Quando a família saca saldo bancário do falecido sem inventário

Por · Revisão: Rafael Toledo · Atualizado em 2026-08-06 · 4 fontes oficiais verificadas

A Lei nº 6.858/1980 dispensa inventário em hipóteses delimitadas, mas não transforma todo levantamento de valor deixado por pessoa falecida em pedido de alvará. Valores devidos por empregador, FGTS e PIS/PASEP são pagos aos dependentes habilitados perante a Previdência Social; somente na falta deles os sucessores civis recebem por alvará judicial. O regime também alcança, dentro do limite legal e se não houver outros bens sujeitos a inventário, restituições tributárias e saldos bancários, de poupança ou de fundos de investimento. Antes de escolher o procedimento, é preciso identificar a espécie do valor, verificar a existência de dependentes previdenciários e confirmar se há outros bens. Esses dados definem se o pagamento pode ser solicitado diretamente à fonte pagadora, se exige alvará ou se deve integrar inventário.

O que a Lei 6.858/1980 libera sem inventário

O art. 1º da Lei nº 6.858/1980 trata de valores devidos pelo empregador ao empregado falecido e de saldos de FGTS e PIS/PASEP não recebidos em vida. Eles são pagos, em quotas iguais, aos dependentes habilitados perante a Previdência Social; apenas na falta desses dependentes os sucessores previstos na lei civil recebem mediante alvará judicial. O art. 2º estende o regime a restituições tributárias e, se não houver outros bens sujeitos a inventário, a saldos bancários, de poupança e de fundos de investimento dentro do limite legal.

Se o caso não couber nessa via específica, a família deve avaliar inventário judicial ou extrajudicial. A escolha não depende apenas da existência de testamento ou de incapaz: a Resolução CNJ nº 35/2007, atualizada pela Resolução nº 571/2024, admite escritura em algumas dessas situações, desde que sejam cumpridas as salvaguardas próprias.

Quem são os dependentes habilitados e quem são os sucessores

A preferência legal é dos dependentes habilitados perante a Previdência Social. A condição e o rol aplicável precisam ser provados pela certidão do órgão previdenciário competente, e não presumidos apenas pelo parentesco. Na ausência de dependentes habilitados, os sucessores previstos na legislação civil podem requerer o alvará, desde que demonstrem essa condição.

Se houver dúvida sobre a inexistência de dependentes, a qualidade de sucessor ou a divisão entre interessados, o juízo pode exigir prova complementar e participação das pessoas potencialmente afetadas antes de expedir o alvará.
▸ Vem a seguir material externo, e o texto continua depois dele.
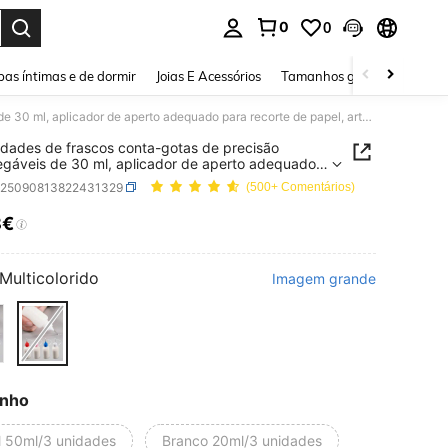
0
0
ar. Press Enter to select.
as íntimas e de dormir
Joias E Acessórios
Tamanhos grandes
Sapa
1/3 unidades de frascos conta-gotas de precisão recarregáveis de 30 ml, aplicador de aperto adequado para recorte de papel, artesanato e uso escolar.
idades de frascos conta-gotas de precisão
egáveis de 30 ml, aplicador de aperto adequado
ecorte de papel, artesanato e uso escolar.
h25090813822431329
(500+ Comentários)
8€
ICE AND AVAILABILITY
Multicolorido
Imagem grande
nho
l 50ml/3 unidades
Branco 20ml/3 unidades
O procedimento no juízo estadual competente

Quando a lei exige alvará para os sucessores civis, o pedido é dirigido ao juízo estadual competente segundo a organização judiciária local, em geral a vara de sucessões ou a vara cível que exerça essa atribuição. Não se deve presumir competência do Juizado Especial nem dispensa de advogado apenas porque o saldo é baixo. Quando a família não puder contratar profissional, a Defensoria Pública pode orientar sobre representação e documentos.
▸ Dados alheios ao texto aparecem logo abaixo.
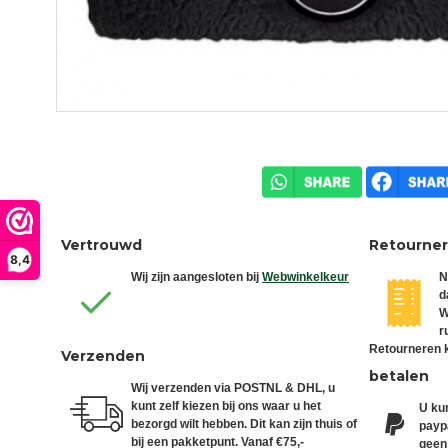
Vertrouwd
Retourne
8,4
Wij zijn aangesloten bij
Webwinkelkeur
N
d
W
r
Retourneren k
Verzenden
betalen
Wij verzenden via POSTNL & DHL, u
kunt zelf kiezen bij ons waar u het
U kun
bezorgd wilt hebben. Dit kan zijn thuis of
paypa
bij een pakketpunt. Vanaf €75,-
geen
Já o dependente previdenciário apresenta a certidão de habilitação diretamente ao empregador, ao gestor do fundo ou à instituição responsável pelo valor, conforme o Decreto nº 85.845/1981. Se a fonte pagadora recusar o documento ou surgir controvérsia, a providência adequada depende do motivo formal da recusa.

Documentos que instruem o pedido

A documentação varia conforme a rota. Para pagamento ao dependente previdenciário, são centrais a certidão de óbito, a identificação do requerente e a certidão de dependentes habilitados. Para o alvará pedido por sucessor civil, costumam ser necessários:

Certidão de casamento ou nascimento ajuda a provar parentesco, mas não substitui a certidão previdenciária exigida pelo regime.

Quando o inventário se torna obrigatório mesmo com saldo pequeno

A existência de imóvel, veículo ou outro bem sujeito a partilha normalmente retira o levantamento bancário da via isolada da Lei nº 6.858/1980 e leva o saldo ao inventário. Isso não significa que o inventário precise ser judicial em toda hipótese. Desde a Resolução CNJ nº 571/2024, a escritura pode incluir menor ou incapaz quando seu quinhão é pago em parte ideal de cada bem, sem atos de disposição, e há manifestação favorável do Ministério Público.

Também pode haver inventário extrajudicial com testamento, desde que exista autorização do juízo sucessório após abertura e cumprimento do testamento válido, além dos demais requisitos da Resolução CNJ nº 35/2007. Se as salvaguardas não forem atendidas ou surgir conflito, o procedimento segue pela via judicial.